An important characteristic of managed grasslands is the additional C input (via manure fertilization, concentrate feed, and CH4 oxidation) and output (in silage, milk, animal respiration during winter housing, dissolved organic C, and CH4 losses from enteric fermentation and dung/slurry storage tanks) beyond ecosystem boundaries. Accounting for these fluxes provides an estimate of the net C balance on the farm scale, also defined as the NBP (Soussana and others 2007). For the Dripsey grassland, previous studies estimated the additional annual C import and export to be in the magnitude of 125–169 and 40–68 g C m−2 y−1, respectively (Jaksic and others 2006; Byrne and others 2007). Thus, the long-term mean NBP of our grassland based on the 6-year average NEE and these additional farm scale C fluxes (ignoring additional C losses via volatile organic compounds and dissolved inorganic C) is estimated at −184 ± 57 g C m−2 y−1 (negative NBP indicating net C sink).
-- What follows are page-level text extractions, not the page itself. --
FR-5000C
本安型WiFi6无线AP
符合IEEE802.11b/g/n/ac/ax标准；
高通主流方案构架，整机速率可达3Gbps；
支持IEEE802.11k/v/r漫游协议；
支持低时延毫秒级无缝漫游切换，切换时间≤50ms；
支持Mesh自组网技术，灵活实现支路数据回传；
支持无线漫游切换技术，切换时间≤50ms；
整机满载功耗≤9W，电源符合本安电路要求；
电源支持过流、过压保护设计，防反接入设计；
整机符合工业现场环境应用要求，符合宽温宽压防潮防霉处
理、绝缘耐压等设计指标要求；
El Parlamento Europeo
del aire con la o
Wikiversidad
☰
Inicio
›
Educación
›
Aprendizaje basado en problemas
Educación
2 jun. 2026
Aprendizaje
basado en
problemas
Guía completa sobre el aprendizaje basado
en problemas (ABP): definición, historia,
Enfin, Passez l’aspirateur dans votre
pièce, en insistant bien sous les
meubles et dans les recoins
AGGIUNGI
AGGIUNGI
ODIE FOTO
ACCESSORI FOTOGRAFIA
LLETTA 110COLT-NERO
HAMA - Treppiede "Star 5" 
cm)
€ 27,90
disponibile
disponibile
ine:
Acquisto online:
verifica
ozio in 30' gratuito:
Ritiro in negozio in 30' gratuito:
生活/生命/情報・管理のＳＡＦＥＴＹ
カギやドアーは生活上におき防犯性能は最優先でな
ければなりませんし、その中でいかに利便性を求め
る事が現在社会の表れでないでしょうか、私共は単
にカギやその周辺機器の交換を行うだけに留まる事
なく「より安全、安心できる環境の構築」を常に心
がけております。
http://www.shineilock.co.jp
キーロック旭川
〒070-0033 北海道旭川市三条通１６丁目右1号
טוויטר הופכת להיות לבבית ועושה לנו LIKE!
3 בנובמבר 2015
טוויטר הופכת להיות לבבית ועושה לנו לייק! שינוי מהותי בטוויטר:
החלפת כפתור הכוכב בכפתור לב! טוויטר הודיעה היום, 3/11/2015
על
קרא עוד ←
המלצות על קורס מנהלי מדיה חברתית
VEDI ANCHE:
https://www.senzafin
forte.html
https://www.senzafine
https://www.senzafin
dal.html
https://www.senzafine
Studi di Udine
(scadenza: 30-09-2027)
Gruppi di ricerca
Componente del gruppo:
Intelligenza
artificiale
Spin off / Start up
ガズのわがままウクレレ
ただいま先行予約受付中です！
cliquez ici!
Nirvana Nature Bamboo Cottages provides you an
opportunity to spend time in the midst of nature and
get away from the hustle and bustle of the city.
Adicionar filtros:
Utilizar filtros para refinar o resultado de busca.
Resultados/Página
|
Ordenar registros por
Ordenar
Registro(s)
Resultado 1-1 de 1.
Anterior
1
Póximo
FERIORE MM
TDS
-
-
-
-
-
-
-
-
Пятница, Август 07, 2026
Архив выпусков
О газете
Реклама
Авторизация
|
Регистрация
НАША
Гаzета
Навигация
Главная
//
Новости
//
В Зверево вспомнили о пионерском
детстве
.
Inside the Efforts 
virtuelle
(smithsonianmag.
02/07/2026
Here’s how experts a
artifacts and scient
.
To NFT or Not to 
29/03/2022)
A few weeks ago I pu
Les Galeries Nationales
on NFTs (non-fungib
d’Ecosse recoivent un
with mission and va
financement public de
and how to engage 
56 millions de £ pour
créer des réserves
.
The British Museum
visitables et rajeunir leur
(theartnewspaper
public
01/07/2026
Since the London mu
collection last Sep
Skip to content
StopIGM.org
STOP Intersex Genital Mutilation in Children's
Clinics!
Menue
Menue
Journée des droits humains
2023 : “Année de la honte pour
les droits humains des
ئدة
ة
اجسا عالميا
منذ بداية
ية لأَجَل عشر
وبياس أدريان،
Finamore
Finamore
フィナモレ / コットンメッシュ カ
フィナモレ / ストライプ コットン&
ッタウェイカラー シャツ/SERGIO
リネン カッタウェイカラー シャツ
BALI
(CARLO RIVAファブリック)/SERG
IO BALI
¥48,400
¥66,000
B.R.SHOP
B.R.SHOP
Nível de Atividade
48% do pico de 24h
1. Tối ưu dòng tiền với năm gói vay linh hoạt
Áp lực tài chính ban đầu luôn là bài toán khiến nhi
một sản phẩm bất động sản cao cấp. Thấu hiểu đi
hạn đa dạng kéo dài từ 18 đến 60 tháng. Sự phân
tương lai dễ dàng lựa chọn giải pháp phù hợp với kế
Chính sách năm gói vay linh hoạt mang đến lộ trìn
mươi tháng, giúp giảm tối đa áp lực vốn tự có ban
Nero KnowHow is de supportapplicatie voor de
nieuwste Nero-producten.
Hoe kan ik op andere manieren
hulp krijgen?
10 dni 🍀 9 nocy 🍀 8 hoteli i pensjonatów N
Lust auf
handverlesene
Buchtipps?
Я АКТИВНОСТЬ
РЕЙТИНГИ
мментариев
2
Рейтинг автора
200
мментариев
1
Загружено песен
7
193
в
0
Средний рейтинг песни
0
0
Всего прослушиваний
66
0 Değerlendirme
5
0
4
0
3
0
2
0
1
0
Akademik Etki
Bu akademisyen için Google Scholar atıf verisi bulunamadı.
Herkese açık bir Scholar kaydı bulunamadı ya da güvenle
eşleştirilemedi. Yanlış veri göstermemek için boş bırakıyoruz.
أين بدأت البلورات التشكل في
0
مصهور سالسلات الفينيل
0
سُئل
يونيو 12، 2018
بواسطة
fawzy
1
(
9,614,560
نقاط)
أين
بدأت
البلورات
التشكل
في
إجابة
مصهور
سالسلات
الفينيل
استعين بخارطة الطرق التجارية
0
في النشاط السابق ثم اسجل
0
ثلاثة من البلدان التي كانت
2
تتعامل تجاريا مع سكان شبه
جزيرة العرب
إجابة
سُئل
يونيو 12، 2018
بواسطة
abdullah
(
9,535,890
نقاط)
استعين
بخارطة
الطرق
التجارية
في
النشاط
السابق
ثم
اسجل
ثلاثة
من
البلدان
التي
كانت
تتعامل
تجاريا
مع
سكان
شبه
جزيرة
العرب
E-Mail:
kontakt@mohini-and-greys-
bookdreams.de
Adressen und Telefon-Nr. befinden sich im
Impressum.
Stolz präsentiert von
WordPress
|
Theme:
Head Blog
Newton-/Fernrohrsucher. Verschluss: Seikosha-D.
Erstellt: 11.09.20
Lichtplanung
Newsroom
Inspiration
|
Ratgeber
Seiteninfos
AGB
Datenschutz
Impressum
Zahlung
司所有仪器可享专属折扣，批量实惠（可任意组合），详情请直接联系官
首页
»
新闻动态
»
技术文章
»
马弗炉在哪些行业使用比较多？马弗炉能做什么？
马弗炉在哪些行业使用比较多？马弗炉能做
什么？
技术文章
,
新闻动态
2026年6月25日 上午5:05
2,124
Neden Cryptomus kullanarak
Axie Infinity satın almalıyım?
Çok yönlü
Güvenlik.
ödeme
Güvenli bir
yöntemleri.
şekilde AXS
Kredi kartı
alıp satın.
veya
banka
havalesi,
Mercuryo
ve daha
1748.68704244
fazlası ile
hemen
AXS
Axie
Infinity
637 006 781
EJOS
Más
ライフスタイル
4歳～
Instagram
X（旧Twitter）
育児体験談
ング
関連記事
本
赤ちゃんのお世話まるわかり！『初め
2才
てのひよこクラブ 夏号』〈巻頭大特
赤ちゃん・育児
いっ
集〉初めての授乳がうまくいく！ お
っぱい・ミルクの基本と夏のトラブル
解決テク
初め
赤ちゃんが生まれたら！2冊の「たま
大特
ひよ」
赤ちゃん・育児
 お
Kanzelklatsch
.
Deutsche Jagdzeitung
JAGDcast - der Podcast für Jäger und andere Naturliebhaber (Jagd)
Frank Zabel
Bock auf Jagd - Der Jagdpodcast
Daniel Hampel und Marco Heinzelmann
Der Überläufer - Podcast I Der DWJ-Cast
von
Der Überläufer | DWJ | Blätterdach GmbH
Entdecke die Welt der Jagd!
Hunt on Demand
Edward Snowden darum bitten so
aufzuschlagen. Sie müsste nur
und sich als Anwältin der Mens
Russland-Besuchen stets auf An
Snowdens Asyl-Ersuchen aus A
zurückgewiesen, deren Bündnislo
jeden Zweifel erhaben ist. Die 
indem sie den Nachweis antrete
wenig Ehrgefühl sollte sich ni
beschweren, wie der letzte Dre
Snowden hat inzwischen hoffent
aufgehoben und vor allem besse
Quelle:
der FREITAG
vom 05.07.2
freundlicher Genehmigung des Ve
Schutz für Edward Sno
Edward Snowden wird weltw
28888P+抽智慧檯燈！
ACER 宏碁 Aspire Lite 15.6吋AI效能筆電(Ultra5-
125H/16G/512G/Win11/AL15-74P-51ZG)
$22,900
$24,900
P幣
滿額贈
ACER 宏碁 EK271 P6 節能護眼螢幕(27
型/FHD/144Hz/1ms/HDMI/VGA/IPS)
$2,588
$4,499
This is more than twice a recent estimate of average NBP of −74 ± 10 g C m−2 y−1 (Ciais and others 2010) and at the upper end of the range from 266 to −231 g C m−2 y−1 reported for intensively managed European grasslands (Soussana and others 2007; Ciais and others 2010). Assuming that most of the C sequestration occurs within the upper 30-cm soil layer, we estimate that C sequestration at that rate would result in an annual increase in the SOC concentration of 0.061%. Unfortunately, it was not possible to confirm such small changes with repeated soil C measurements given the natural spatial variability of SOC. Nevertheless, these findings indicate that under the current management practices, this grassland may also be considered as a considerable and consistent C sink on the farm scale.

Conclusions

This study investigated 6 years of CO2 flux data measured with the EC technique in an intensively managed grassland in the humid temperate climate of southern Ireland. A wide range in annual N fertilization and PPT rates, as well as contrasting amounts of summer PPT occurred throughout the study period. Based on findings from these long-term measurements, we conclude that this grassland landscape provided a consistent and strong annual uptake of CO2 with a 6-year mean of 277 ± 46 g C m−2 y−1. The consistency in the CO2 uptake capacity might be a distinguishing feature of grasslands in humid temperate regions compared to those in drier climate regions. Our findings further imply that the strength of CO2 uptake in this grassland may not be very sensitive to predicted alterations in future climate (that is, warmer and drier summers).

Inter-annual variability in NEE was limited mainly by a strong coupling of the component fluxes GEP and ER, which showed similar responses to changes in environmental variables and/or management practices on a seasonal and annual scale. We propose that enhanced coupling of component fluxes could be an important characteristic for intensively managed grasslands. An estimate of the NBP, in which NEE was adjusted by additional C input and output fluxes because of management activities, indicated that this grassland may also function as a C sink on the farm scale. Thus, under the current management regime, this intensively managed grassland is able to provide long-term beneficial effects within both economical and climate change related context.